Plusieurs heures s’écoulèrent ainsi. Tout à coup un froissement assez fort se fit entendre dans les broussailles, à quelque distance derrière l’inconnu.

— Ah ! ah ! fit-il, je crois que voilà enfin mon homme.

Cependant le bruit devenait de plus en plus fort et se rapprochait rapidement.

— Arrivez donc ! que diable, s’écria le cavalier en se redressant, voilà assez longtemps que vous me faites attendre, par Notre-Dame del Pilar !

Rien n’apparaissait, la clairière était toujours solitaire, bien que le bruit eût acquis une certaine intensité.

L’inconnu, surpris du mutisme obstiné de celui auquel il s’adressait et surtout de sa persistance à ne pas se montrer, se leva afin de savoir à quoi s’en tenir.

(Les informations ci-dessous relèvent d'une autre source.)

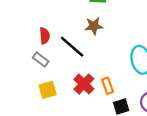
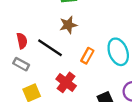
orange rectangle: (108, 86) -> (87, 56), moved, turned 56

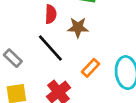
red semicircle: (22, 41) -> (51, 14), moved

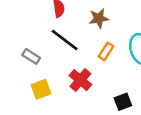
brown star: (78, 28) -> (99, 18), moved

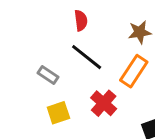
brown star: (99, 18) -> (140, 32), moved
orange rectangle: (106, 51) -> (134, 71), size x1.5

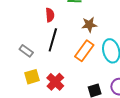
black line: (87, 57) -> (53, 40), turned 65
red cross: (104, 103) -> (55, 82), moved

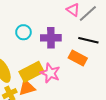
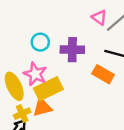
pink star: (50, 73) -> (35, 74), moved

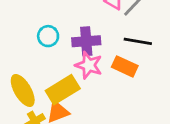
pink star: (35, 74) -> (89, 65), moved

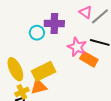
purple cross: (86, 41) -> (54, 23), moved
pink star: (89, 65) -> (77, 47), moved

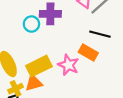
pink star: (77, 47) -> (68, 65), moved

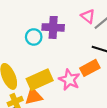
orange rectangle: (88, 53) -> (90, 68), turned -60

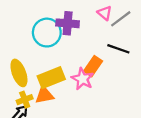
cyan circle: (34, 37) -> (47, 33), size x1.6
orange rectangle: (90, 68) -> (93, 66), moved, turned -30

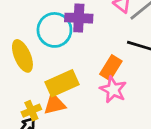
yellow ellipse: (19, 73) -> (22, 56), moved
pink star: (83, 79) -> (113, 90), moved

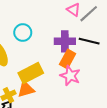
purple cross: (79, 18) -> (65, 41), moved
cyan circle: (54, 30) -> (23, 32), size x0.7

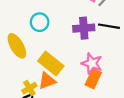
orange rectangle: (68, 59) -> (93, 79), moved
yellow rectangle: (31, 73) -> (51, 64), turned 70

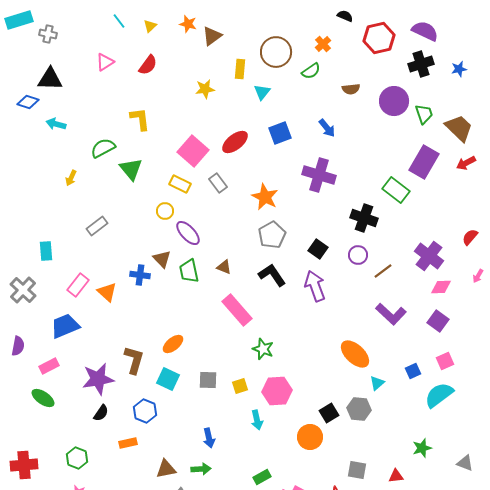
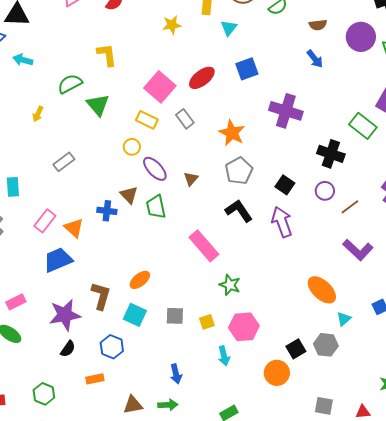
blue arrow: (327, 128) -> (315, 59), moved
brown triangle: (224, 267) -> (191, 179), moved, turned 49
blue trapezoid: (65, 326) -> (58, 260), moved

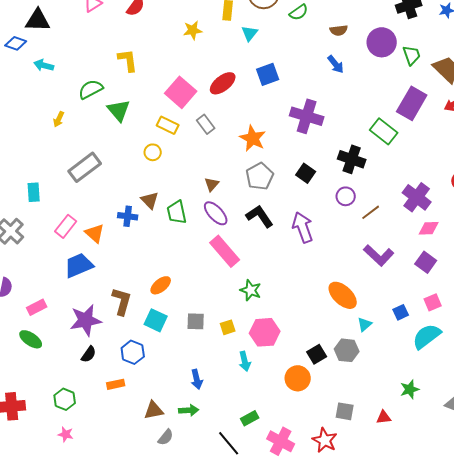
gray rectangle: (64, 162) -> (85, 167), size x1.5
purple ellipse: (155, 169) -> (216, 213), moved
black square: (285, 185) -> (306, 173), moved

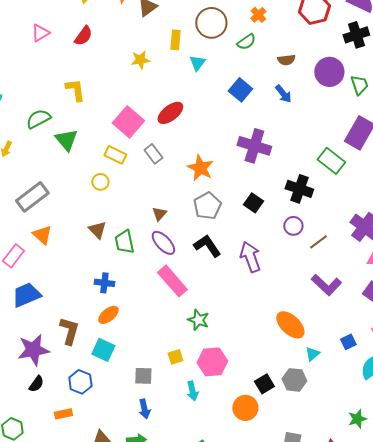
blue square: (268, 74) -> (240, 90), moved, turned -30
blue cross: (128, 216) -> (104, 283), moved
orange triangle: (95, 233) -> (42, 235), moved
gray square: (196, 321) -> (143, 376), moved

En ce moment son cheval pointa les oreilles, renâcla avec force et fit un brusque mouvement pour se dégager du lasso qui le retenait.

Notre homme s’élança vivement vers lui et le flatta de la main et de la voix.

Le cheval tremblait de tous ses membres, et faisait des bonds prodigieux pour s’échapper. L’inconnu, de plus en plus surpris de ces mouvements extraordinaires, se retourna.

Tout lui fut alors expliqué.

À vingt pas de lui au plus, accroupi sur la maîtresse branche d’un énorme cyprès, un magnifique jaguar à la robe splendidement mouchetée fixait sur lui deux yeux ardents en passant sur ses mâchoires avec une volupté féline sa langue rugueuse, rouge comme du sang.